The organizing committee has chosen thirty contemporary Chinese short stories from famous Chinese authors such as the novelist and short story writer Guan Moye (generally known as Mo Yan), Shaanxi Opera’s author Jia Pingwa, and the chairwoman of Writers’ Association of Shanghai, Wang Anyi. According to Shi Zhanjun, editor-in-chief of People’s Literature Magazine, each piece was chosen because it represents the Chinese culture, yet contains easily relatable topics which can be understood on an international basis.
Each participant is to translate one of the thirty pieces into either English, French, Spanish, Arabic, or Russian. The first winner will get a prize of $5,000, and every awarded translation will be published in a book by The Foreign Languages Press. The judging committees will be made up of translators from all over the world, as well as members of important publishing companies. There will be one committee for each language, made up of at least five members. The list of members will be made public together with the results of the contest. Translators can turn in their translations until February 28, 2014.
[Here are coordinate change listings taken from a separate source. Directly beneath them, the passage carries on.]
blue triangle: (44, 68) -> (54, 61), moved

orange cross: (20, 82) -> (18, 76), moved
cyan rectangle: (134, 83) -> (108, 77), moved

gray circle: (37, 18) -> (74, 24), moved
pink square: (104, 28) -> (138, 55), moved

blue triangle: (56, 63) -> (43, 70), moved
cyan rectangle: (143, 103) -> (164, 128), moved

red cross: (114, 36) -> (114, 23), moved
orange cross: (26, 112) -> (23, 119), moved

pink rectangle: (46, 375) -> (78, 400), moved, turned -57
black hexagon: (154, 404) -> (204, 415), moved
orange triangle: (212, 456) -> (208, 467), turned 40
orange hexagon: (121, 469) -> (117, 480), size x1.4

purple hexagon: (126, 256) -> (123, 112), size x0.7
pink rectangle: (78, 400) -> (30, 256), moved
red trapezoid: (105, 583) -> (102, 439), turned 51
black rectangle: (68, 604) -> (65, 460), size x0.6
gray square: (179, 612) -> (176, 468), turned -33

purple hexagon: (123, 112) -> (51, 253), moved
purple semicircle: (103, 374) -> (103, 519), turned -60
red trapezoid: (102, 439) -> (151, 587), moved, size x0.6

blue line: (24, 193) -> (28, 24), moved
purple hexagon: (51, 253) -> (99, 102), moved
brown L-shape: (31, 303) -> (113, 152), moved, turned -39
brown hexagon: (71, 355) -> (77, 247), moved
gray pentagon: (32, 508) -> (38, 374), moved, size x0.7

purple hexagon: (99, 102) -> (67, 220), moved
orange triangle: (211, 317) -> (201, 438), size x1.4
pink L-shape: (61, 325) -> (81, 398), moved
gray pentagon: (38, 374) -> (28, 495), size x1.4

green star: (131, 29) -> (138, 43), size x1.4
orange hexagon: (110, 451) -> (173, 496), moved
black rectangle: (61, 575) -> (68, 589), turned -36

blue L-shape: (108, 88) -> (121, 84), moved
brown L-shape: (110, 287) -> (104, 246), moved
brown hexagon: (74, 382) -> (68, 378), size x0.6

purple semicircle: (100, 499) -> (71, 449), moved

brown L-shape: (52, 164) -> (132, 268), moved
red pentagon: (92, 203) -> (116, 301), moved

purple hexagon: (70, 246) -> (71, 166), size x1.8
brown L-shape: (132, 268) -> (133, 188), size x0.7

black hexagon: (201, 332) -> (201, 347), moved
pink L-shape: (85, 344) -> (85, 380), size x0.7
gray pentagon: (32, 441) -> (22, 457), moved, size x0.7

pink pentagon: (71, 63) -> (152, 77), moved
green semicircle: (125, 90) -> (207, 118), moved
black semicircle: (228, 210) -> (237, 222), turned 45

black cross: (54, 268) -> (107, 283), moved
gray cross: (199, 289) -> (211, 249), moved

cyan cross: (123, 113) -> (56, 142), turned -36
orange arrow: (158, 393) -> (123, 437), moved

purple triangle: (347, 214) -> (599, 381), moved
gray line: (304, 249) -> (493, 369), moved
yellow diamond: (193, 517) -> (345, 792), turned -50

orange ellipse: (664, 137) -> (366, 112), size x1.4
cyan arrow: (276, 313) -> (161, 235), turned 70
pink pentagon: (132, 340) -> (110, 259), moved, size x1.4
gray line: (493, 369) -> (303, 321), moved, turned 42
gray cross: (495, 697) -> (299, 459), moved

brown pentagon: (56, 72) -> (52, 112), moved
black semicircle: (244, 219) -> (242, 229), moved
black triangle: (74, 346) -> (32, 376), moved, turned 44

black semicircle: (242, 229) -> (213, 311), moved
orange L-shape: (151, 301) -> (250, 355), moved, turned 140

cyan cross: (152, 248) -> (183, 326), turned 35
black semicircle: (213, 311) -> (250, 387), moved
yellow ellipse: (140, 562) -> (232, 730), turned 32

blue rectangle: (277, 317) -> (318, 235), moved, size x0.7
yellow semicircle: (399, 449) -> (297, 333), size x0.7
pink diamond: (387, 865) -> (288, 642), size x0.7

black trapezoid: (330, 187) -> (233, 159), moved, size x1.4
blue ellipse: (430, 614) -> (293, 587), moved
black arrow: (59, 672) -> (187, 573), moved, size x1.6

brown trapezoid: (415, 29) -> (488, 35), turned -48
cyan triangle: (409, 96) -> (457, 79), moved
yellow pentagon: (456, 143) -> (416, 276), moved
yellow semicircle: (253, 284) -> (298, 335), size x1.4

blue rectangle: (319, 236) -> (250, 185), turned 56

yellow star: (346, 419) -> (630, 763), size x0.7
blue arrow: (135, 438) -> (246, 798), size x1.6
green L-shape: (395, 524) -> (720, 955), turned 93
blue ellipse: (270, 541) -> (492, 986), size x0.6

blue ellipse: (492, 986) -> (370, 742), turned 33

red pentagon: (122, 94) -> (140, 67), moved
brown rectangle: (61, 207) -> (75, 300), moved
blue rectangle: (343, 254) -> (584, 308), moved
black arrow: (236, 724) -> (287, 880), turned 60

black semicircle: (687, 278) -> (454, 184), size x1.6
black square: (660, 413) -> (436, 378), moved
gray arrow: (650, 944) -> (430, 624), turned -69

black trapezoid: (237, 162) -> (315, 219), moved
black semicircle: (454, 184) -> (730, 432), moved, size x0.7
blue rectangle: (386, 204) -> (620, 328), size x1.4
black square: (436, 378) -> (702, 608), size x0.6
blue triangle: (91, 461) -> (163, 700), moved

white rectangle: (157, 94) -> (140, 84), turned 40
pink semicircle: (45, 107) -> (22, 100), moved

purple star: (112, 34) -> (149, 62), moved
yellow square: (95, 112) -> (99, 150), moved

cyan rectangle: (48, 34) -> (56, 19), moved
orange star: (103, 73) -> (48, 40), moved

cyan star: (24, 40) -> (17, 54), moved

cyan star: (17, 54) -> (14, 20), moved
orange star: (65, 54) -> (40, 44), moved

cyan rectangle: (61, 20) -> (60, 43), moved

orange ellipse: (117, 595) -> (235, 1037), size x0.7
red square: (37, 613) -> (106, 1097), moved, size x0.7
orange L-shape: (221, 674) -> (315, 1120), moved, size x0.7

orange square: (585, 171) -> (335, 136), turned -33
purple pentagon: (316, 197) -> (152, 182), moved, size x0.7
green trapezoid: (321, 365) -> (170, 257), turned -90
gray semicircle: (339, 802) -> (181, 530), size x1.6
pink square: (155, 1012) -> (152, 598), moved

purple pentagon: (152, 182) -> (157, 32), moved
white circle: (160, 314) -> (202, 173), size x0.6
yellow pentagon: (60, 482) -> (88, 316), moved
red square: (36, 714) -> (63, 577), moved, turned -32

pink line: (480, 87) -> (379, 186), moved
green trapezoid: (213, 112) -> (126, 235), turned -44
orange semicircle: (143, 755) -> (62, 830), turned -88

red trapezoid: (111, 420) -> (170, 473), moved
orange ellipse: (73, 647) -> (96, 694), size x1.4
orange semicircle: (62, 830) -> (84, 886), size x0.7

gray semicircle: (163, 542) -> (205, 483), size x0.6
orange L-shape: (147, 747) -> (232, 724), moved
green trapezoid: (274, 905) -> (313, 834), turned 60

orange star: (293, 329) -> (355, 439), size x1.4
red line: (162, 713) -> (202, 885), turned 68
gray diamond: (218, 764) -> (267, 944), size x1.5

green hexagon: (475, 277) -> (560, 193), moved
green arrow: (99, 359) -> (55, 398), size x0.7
Zhang Yanbin, director of the State Council Information Office, recognised the importance of translation in bridging cultures. In recent years, Chinese culture has been expanding and attracting growing interest all around the world. This is a consequence of both China’s development and the Eighteenth National Congress of the Communist Party of China, after which China decided to build itself as a cultural power. Translating a group of Chinese short stories is part of a process of cultural expansion through language, literature and translation.